This includes encouraging people to set up elaborate multi model set ups (e.g. "gas town") for coding that do not meaningfully improve productivity but which certainly do cause token usage to explode.
It also includes encouraging execs to use token consumption as a proxy for productivity - almost akin to SLOC.
AI has a halo right now and the managerial class seem to be willing to forgive almost any failure because the promise is so enticing. We're at peak expectations right now. They will soon start to be less forgiving when the warts which are intrinsic to LLMs remain unsolved.
monknomo
2 hours ago
nobody know how to measure software productivity + ai is supposed to mean productivity goes up = more ai means more productivity
As best as I can tell, that's the thinking. It's one number, it's very easy to find and manage, and there is a belief that it directly measures productivity.
I disagree that it does; seems to me the throughput of useful features is a better measure, but I'm not in the drivers seat on this one
irke
an hour ago
Incremental revenue and cost-savings, at least for enterprises, is where it would show up. There’s also a present value consideration - if LLM’s make those dollars come into existence closer to the present, they are worth more.
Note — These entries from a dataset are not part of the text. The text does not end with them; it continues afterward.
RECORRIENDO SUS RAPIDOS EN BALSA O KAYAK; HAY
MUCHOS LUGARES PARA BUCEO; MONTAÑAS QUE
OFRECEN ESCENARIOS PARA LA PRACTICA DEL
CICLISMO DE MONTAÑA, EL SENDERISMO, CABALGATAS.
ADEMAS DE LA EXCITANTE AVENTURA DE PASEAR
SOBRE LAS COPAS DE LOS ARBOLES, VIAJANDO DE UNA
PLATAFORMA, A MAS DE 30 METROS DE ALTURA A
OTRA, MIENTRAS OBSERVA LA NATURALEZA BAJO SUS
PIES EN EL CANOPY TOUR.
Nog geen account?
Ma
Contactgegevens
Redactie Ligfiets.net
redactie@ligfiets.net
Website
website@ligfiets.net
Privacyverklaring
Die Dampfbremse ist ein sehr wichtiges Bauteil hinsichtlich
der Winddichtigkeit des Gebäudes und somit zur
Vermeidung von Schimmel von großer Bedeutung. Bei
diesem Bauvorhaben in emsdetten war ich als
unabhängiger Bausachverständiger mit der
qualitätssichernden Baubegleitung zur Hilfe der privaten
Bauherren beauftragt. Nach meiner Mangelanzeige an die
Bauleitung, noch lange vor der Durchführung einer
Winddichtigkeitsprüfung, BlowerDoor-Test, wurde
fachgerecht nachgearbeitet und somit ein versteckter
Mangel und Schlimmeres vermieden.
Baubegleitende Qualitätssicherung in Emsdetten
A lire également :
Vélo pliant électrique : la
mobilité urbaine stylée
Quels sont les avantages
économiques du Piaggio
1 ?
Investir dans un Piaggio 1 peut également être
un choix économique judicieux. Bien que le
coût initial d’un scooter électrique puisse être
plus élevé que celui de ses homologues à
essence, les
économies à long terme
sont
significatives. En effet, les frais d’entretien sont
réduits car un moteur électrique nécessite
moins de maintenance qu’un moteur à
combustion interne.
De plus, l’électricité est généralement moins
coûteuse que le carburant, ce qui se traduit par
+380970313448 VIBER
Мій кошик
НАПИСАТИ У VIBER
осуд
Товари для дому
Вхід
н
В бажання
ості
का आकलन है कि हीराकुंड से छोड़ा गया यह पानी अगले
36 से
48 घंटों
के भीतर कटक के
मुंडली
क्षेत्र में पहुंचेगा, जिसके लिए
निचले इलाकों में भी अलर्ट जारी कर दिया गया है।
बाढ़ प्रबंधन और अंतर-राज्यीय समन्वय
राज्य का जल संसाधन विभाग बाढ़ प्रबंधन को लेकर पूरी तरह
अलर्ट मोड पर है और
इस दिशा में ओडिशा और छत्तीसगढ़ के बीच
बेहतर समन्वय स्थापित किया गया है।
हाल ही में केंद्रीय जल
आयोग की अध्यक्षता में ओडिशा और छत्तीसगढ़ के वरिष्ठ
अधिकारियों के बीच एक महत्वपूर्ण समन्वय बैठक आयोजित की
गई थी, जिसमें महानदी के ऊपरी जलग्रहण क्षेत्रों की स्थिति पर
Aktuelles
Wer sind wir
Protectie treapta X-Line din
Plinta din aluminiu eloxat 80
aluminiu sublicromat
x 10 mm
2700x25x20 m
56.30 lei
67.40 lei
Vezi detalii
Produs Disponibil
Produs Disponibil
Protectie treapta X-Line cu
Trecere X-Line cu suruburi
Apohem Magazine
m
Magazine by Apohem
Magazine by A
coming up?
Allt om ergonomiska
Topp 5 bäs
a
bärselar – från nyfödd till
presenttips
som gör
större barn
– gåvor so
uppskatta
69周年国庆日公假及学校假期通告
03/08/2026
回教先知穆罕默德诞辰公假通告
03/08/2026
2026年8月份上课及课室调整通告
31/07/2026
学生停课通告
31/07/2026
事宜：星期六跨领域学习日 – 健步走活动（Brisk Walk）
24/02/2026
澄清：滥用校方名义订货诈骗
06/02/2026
The personal use case stuff is messy and subjective.
monknomo
an hour ago
attributing incremental revenue to gross engineering effort is challenging, imo.
Cost savings is primarily a function of headcount here. Which is also easy to measure, and so if we take my thesis that easy to measure stuff is prioritized...
irke
3 hours ago
Yep - it’s impossible to separate experimental tokens vs value creating ones.
Ultimately the performance will be assessed via the income statement and cash flows of customers of the model producers.
Frankly in the window pre-IPO it’s in the best interests of OAI et al to show a line going to the top-right in relation to tokens, in their prospectus. What does that mean?
Strategic manipulation.
Marha01
3 hours ago
Demand for top models is definitely not saturated, at least when it comes to programming. If I could afford to use 5x more Claude Opus 4.6 tokens, I would!
hajile
2 hours ago
Demand is relative. How many Claude tokens would you buy if they had a 10x price hike?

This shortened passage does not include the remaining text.